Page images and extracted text
......

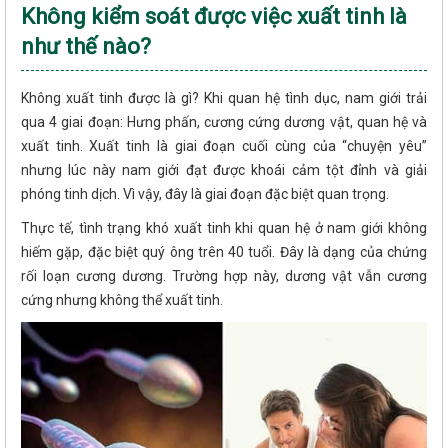
Không kiểm soát được việc xuất tinh là
như thế nào?
Không xuất tinh được là gì? Khi quan hệ tình dục, nam giới trải
qua 4 giai đoạn: Hưng phấn, cương cứng dương vật, quan hệ và
xuất tinh. Xuất tinh là giai đoạn cuối cùng của “chuyện yêu”
nhưng lúc này nam giới đạt được khoái cảm tột đỉnh và giải
phóng tinh dịch. Vì vậy, đây là giai đoạn đặc biệt quan trọng.
Thực tế, tình trạng khó xuất tinh khi quan hệ ở nam giới không
hiếm gặp, đặc biệt quý ông trên 40 tuổi. Đây là dạng của chứng
rối loạn cương dương. Trường hợp này, dương vật vẫn cương
cứng nhưng không thể xuất tinh.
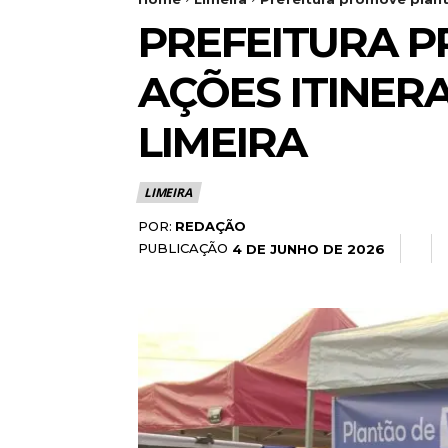
PREFEITURA 
AÇÕES ITINERA
LIMEIRA
LIMEIRA
POR:
REDAÇÃO
PUBLICAÇÃO
4 DE JUNHO DE 2026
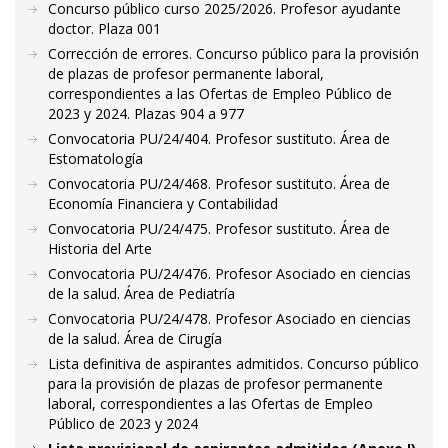
Concurso público curso 2025/2026. Profesor ayudante
doctor. Plaza 001
Corrección de errores. Concurso público para la provisión
de plazas de profesor permanente laboral,
correspondientes a las Ofertas de Empleo Público de
2023 y 2024. Plazas 904 a 977
Convocatoria PU/24/404. Profesor sustituto. Área de
Estomatología
Convocatoria PU/24/468. Profesor sustituto. Área de
Economía Financiera y Contabilidad
Convocatoria PU/24/475. Profesor sustituto. Área de
Historia del Arte
Convocatoria PU/24/476. Profesor Asociado en ciencias
de la salud. Área de Pediatría
Convocatoria PU/24/478. Profesor Asociado en ciencias
de la salud. Área de Cirugía
Lista definitiva de aspirantes admitidos. Concurso público
para la provisión de plazas de profesor permanente
laboral, correspondientes a las Ofertas de Empleo
Público de 2023 y 2024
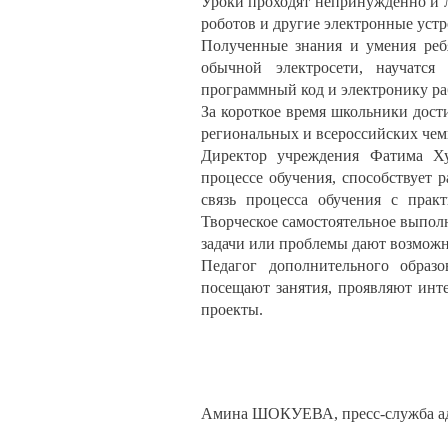
Уроки проходят непринуждённо и л
роботов и другие электронные устр
Полученные знания и умения ребя
обычной электросети, научатся 
программный код и электронику раб
За короткое время школьники дост
региональных и всероссийских чем
Директор учреждения Фатима Хур
процессе обучения, способствует 
связь процесса обучения с практ
Творческое самостоятельное выпол
задачи или проблемы дают возможн
Педагог дополнительного образ
посещают занятия, проявляют инт
проекты.
Амина ШОКУЕВА, пресс-служба ад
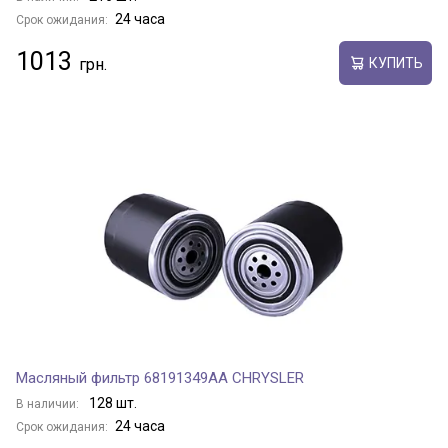
24 часа
Срок ожидания:
1013
КУПИТЬ
Масляный фильтр 68191349AA CHRYSLER
128 шт.
В наличии:
24 часа
Срок ожидания:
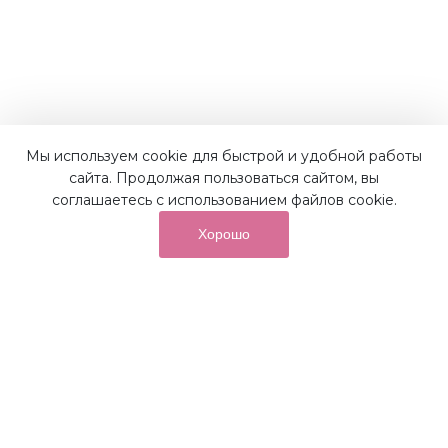
Мы используем cookie для быстрой и удобной работы
Наши преимущества
сайта. Продолжая пользоваться сайтом, вы
соглашаетесь с использованием файлов cookie.
Хорошо
от суммы покупок на бонусный
До 10%
счет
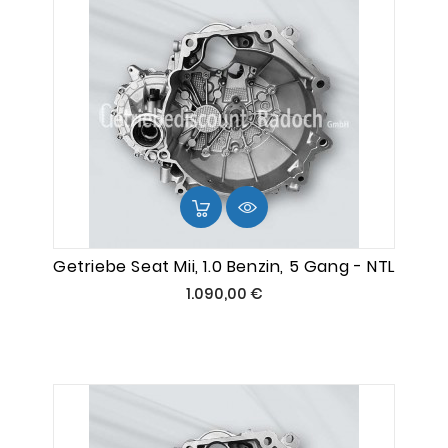
Getriebe Seat Mii, 1.0 Benzin, 5 Gang - NTL
Preis
1.090,00 €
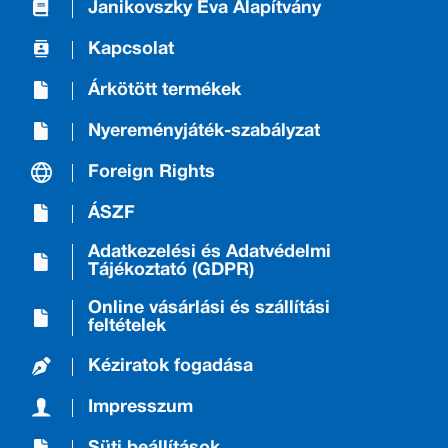
Janikovszky Éva Alapítvány
Kapcsolat
Árkötött termékek
Nyereményjáték-szabályzat
Foreign Rights
ÁSZF
Adatkezelési és Adatvédelmi
Tájékoztató (GDPR)
Online vásárlási és szállítási
feltételek
Kéziratok fogadása
Impresszum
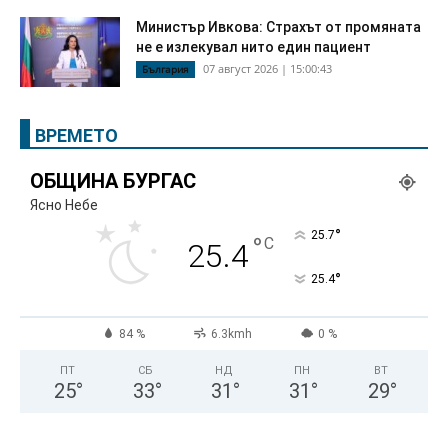
Министър Ивкова: Страхът от промяната
не е излекувал нито един пациент
07 август 2026 | 15:00:43
България
ВРЕМЕТО
ОБЩИНА БУРГАС
Ясно Небе
°
25.7
°
C
25.4
°
25.4
84 %
6.3kmh
0 %
ПТ
СБ
НД
ПН
ВТ
25
°
33
°
31
°
31
°
29
°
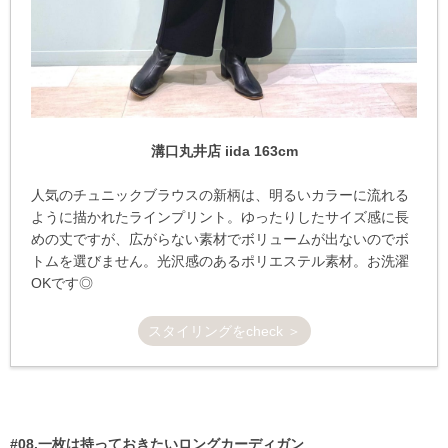
溝口丸井店 iida 163cm
人気のチュニックブラウスの新柄は、明るいカラーに流れる
ように描かれたラインプリント。ゆったりしたサイズ感に長
めの丈ですが、広がらない素材でボリュームが出ないのでボ
トムを選びません。光沢感のあるポリエステル素材。お洗濯
OKです◎
スタイリングをcheck ＞
#08.一枚は持っておきたいロングカーディガン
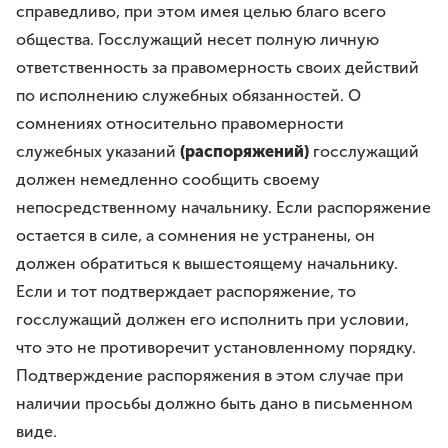
справедливо, при этом имея целью благо всего
общества. Госслужащий несет полную личную
ответственность за правомерность своих действий
по исполнению служебных обязанностей. О
сомнениях относительно правомерности
служебных указаний
(распоряжений)
госслужащий
должен немедленно сообщить своему
непосредственному начальнику. Если распоряжение
остается в силе, а сомнения не устранены, он
должен обратиться к вышестоящему начальнику.
Если и тот подтверждает распоряжение, то
госслужащий должен его исполнить при условии,
что это не противоречит установленному порядку.
Подтверждение распоряжения в этом случае при
наличии просьбы должно быть дано в письменном
виде.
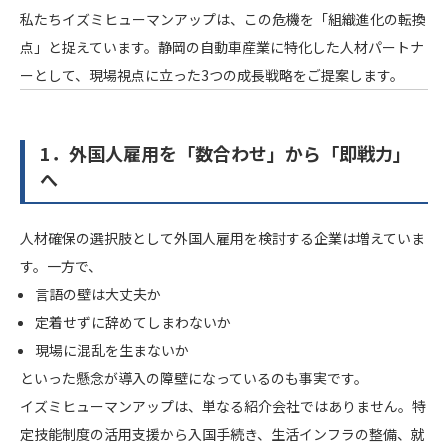
私たちイズミヒューマンアップは、この危機を「組織進化の転換
点」と捉えています。静岡の自動車産業に特化した人材パートナ
ーとして、現場視点に立った3つの成長戦略をご提案します。
1．外国人雇用を「数合わせ」から「即戦力」
へ
人材確保の選択肢として外国人雇用を検討する企業は増えていま
す。一方で、
言語の壁は大丈夫か
定着せずに辞めてしまわないか
現場に混乱を生まないか
といった懸念が導入の障壁になっているのも事実です。
イズミヒューマンアップは、単なる紹介会社ではありません。特
定技能制度の活用支援から入国手続き、生活インフラの整備、就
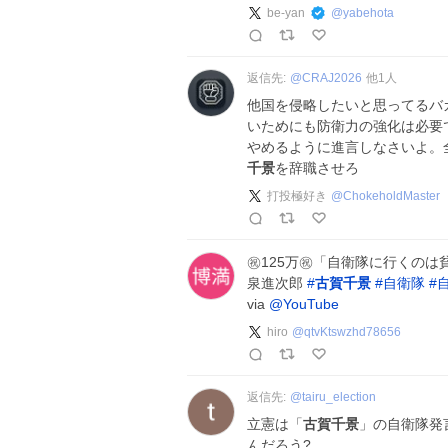
be-yan
@
yabehota
返信先:
@
CRAJ2026
他
1
人
他国を侵略したいと思ってるバ
いためにも防衛力の強化は必要
やめるように進言しなさいよ。
千景
を辞職させろ
打投極好き
@
ChokeholdMaster
㊗️125万㊗️「自衛隊に行くのは
泉進次郎
#
古賀千景
#
自衛隊
#
via
@YouTube
hiro
@
qtvKtswzhd78656
返信先:
@
tairu_election
立憲は「
古賀千景
」の自衛隊発
んだろう?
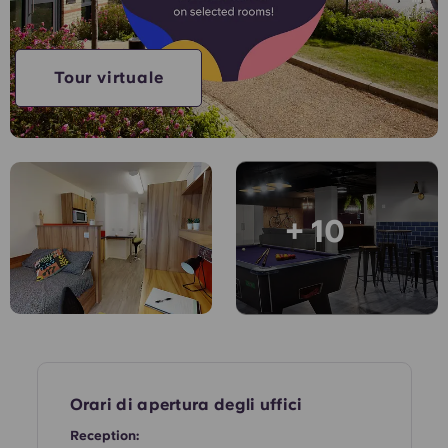
English (GB)
Seleziona un paese
Prenota ora
Seleziona una città
English (US)
Tour virtuale
Seleziona una residenza
Chinese
Accedi
Español
+ 10
Català
Deutsch
Italian
French
Orari di apertura degli uffici
Reception:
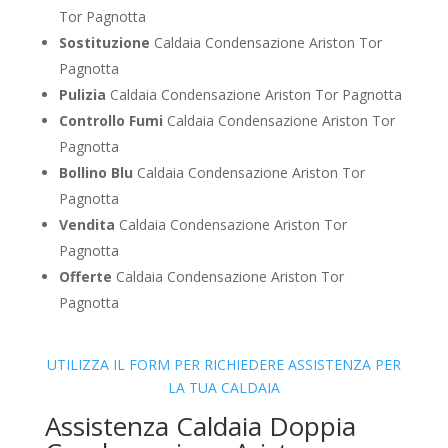
Tor Pagnotta
Sostituzione
Caldaia Condensazione Ariston Tor
Pagnotta
Pulizia
Caldaia Condensazione Ariston Tor Pagnotta
Controllo Fumi
Caldaia Condensazione Ariston Tor
Pagnotta
Bollino Blu
Caldaia Condensazione Ariston Tor
Pagnotta
Vendita
Caldaia Condensazione Ariston Tor
Pagnotta
Offerte
Caldaia Condensazione Ariston Tor
Pagnotta
UTILIZZA IL FORM PER RICHIEDERE ASSISTENZA PER
LA TUA CALDAIA
Assistenza Caldaia Doppia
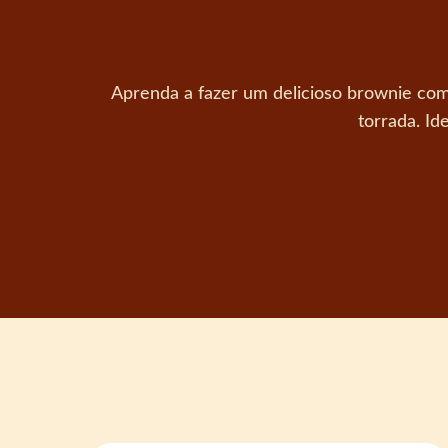
Aprenda a fazer um delicioso brownie co
torrada. Id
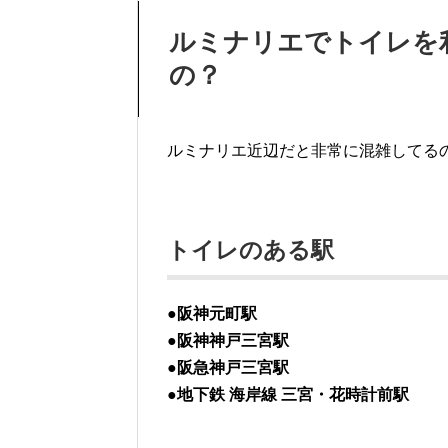
ルミナリエでトイレを
の？
ルミナリエ近辺だと非常に混雑してる
トイレのある駅
●阪神元町駅
●阪神神戸三宮駅
●阪急神戸三宮駅
●地下鉄 海岸線 三宮・花時計前駅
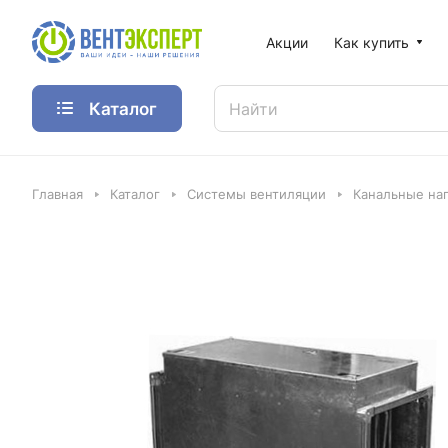
Акции
Как купить
Каталог
Главная
Каталог
Системы вентиляции
Канальные наг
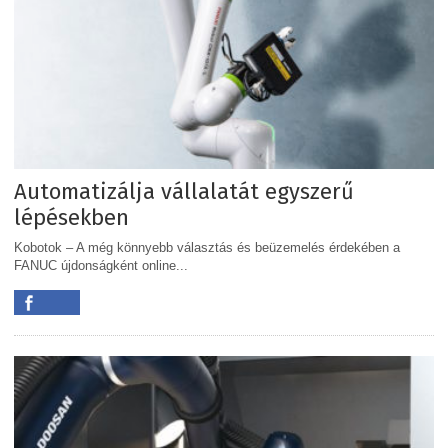
Automatizálja vállalatát egyszerű
lépésekben
Kobotok – A még könnyebb választás és beüzemelés érdekében a
FANUC újdonságként online...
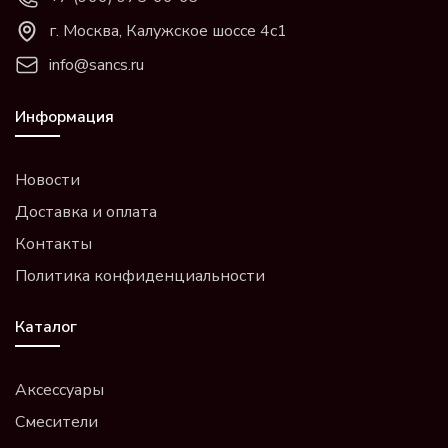
г. Москва, Калужское шоссе 4с1
info@sancs.ru
Информация
Новости
Доставка и оплата
Контакты
Политика конфиденциальности
Каталог
Аксессуары
Смесители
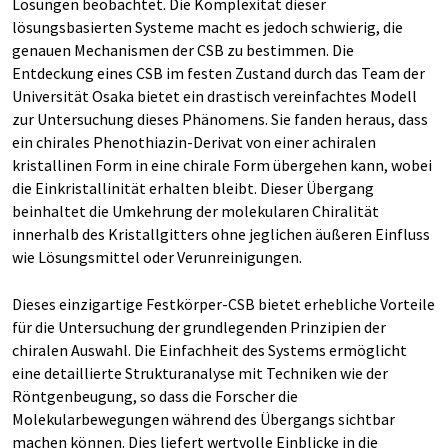
Lösungen beobachtet. Die Komplexität dieser
lösungsbasierten Systeme macht es jedoch schwierig, die
genauen Mechanismen der CSB zu bestimmen. Die
Entdeckung eines CSB im festen Zustand durch das Team der
Universität Osaka bietet ein drastisch vereinfachtes Modell
zur Untersuchung dieses Phänomens. Sie fanden heraus, dass
ein chirales Phenothiazin-Derivat von einer achiralen
kristallinen Form in eine chirale Form übergehen kann, wobei
die Einkristallinität erhalten bleibt. Dieser Übergang
beinhaltet die Umkehrung der molekularen Chiralität
innerhalb des Kristallgitters ohne jeglichen äußeren Einfluss
wie Lösungsmittel oder Verunreinigungen.
Dieses einzigartige Festkörper-CSB bietet erhebliche Vorteile
für die Untersuchung der grundlegenden Prinzipien der
chiralen Auswahl. Die Einfachheit des Systems ermöglicht
eine detaillierte Strukturanalyse mit Techniken wie der
Röntgenbeugung, so dass die Forscher die
Molekularbewegungen während des Übergangs sichtbar
machen können. Dies liefert wertvolle Einblicke in die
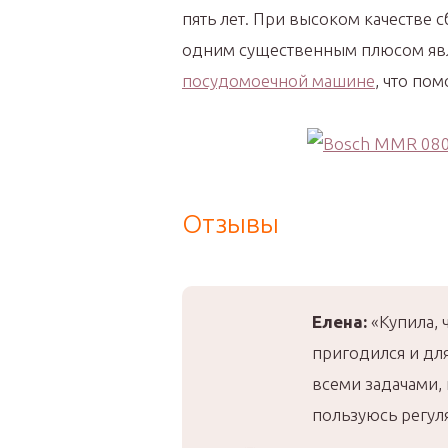
пять лет. При высоком качестве
одним существенным плюсом явл
посудомоечной машине
, что по
Отзывы
Елена:
«Купила, 
пригодился и дл
всеми задачами, 
пользуюсь регул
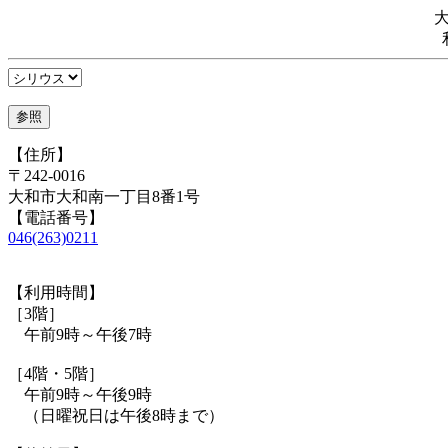
【住所】
〒242-0016
大和市大和南一丁目8番1号
【電話番号】
046(263)0211
【利用時間】
［3階］
午前9時～午後7時
［4階・5階］
午前9時～午後9時
（日曜祝日は午後8時まで）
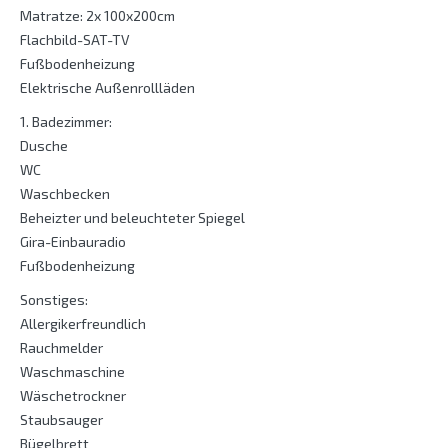
Matratze: 2x 100x200cm
Flachbild-SAT-TV
Fußbodenheizung
Elektrische Außenrollläden
1. Badezimmer:
Dusche
WC
Waschbecken
Beheizter und beleuchteter Spiegel
Gira-Einbauradio
Fußbodenheizung
Sonstiges:
Allergikerfreundlich
Rauchmelder
Waschmaschine
Wäschetrockner
Staubsauger
Bügelbrett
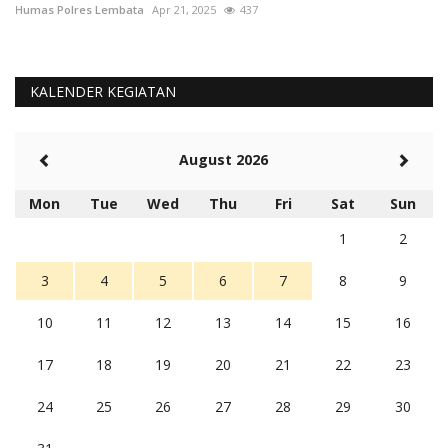
Humas Polres Lembata
Apr 21, 2025
437
KALENDER KEGIATAN
August 2026
Mon
Tue
Wed
Thu
Fri
Sat
Sun
1
2
3
4
5
6
7
8
9
10
11
12
13
14
15
16
17
18
19
20
21
22
23
24
25
26
27
28
29
30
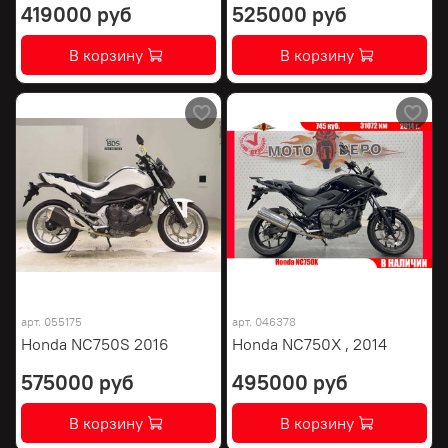
419000 руб
525000 руб
В корзину
В корзину
арт.
055175
арт.
046378
Honda NC750S 2016
Honda NC750X , 2014
575000 руб
495000 руб
В корзину
В корзину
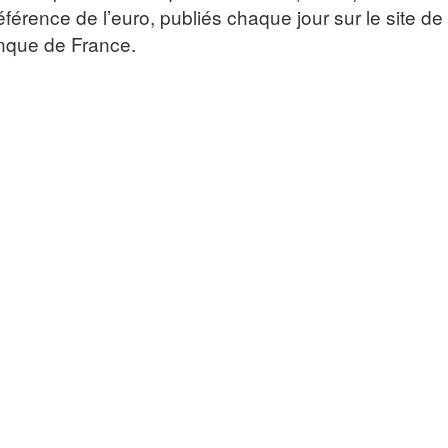
férence de l’euro, publiés chaque jour sur le site de
anque de France.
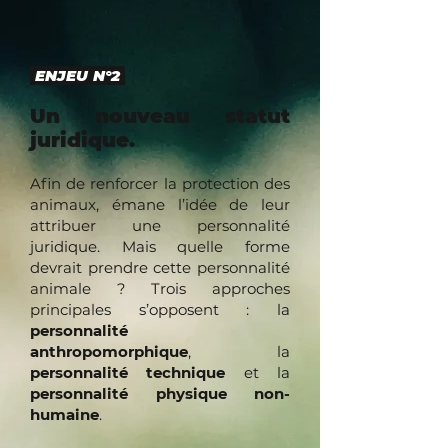
ENJEU N°2
Un nouveau statut
juridique.
Afin de renforcer la protection des
animaux, émane l’idée de leur
attribuer une personnalité
juridique. Mais quelle forme
devrait prendre cette personnalité
animale ? Trois approches
principales s’opposent : la
personnalité
anthropomorphique
, la
personnalité technique
et la
personnalité physique non-
humaine
.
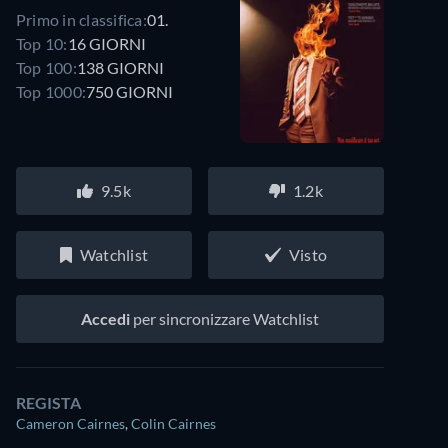
Primo in classifica:
01.
Top 10:
16 GIORNI
Top 100:
138 GIORNI
Top 1000:
750 GIORNI
9.5k
1.2k
Watchlist
Visto
Accedi
per sincronizzare Watchlist
REGISTA
Cameron Cairnes
,
Colin Cairnes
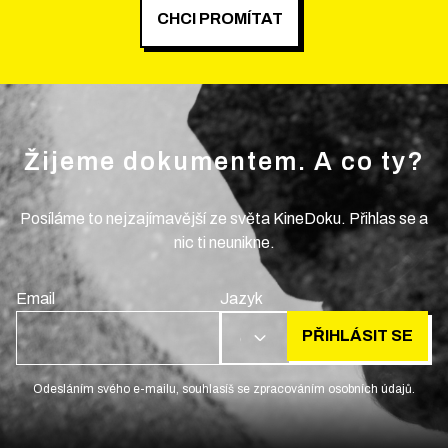
CHCI PROMÍTAT
Žijeme dokumentem. A co ty?
Posíláme to nejzajímavější ze světa KineDoku. Přihlas se a
nic ti neunikne.
Email
Jazyk
PŘIHLÁSIT SE
CS
Odesláním svého e-mailu, souhlasíš se zpracováním osobních údajů.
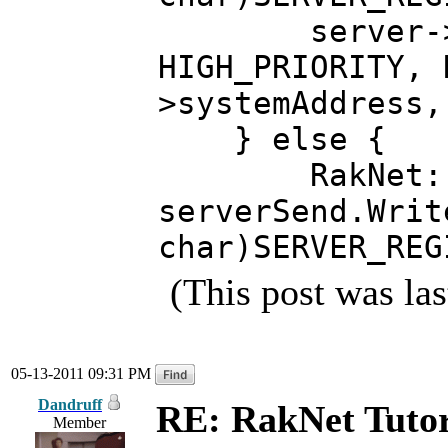
server->Sen
HIGH_PRIORITY, 
>systemAddress,
} else {
RakNet::Bit
serverSend.Writ
char)SERVER_REG
(This post was la
05-13-2011 09:31 PM
Dandruff
RE: RakNet Tutor
Member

......

§ EXERCISE GOAL: Return only the lines of the records in which the string "этом" appears.

§ RESPONSE BELOW:
справедливо, при этом имея целью благо всего
Подтверждение распоряжения в этом случае при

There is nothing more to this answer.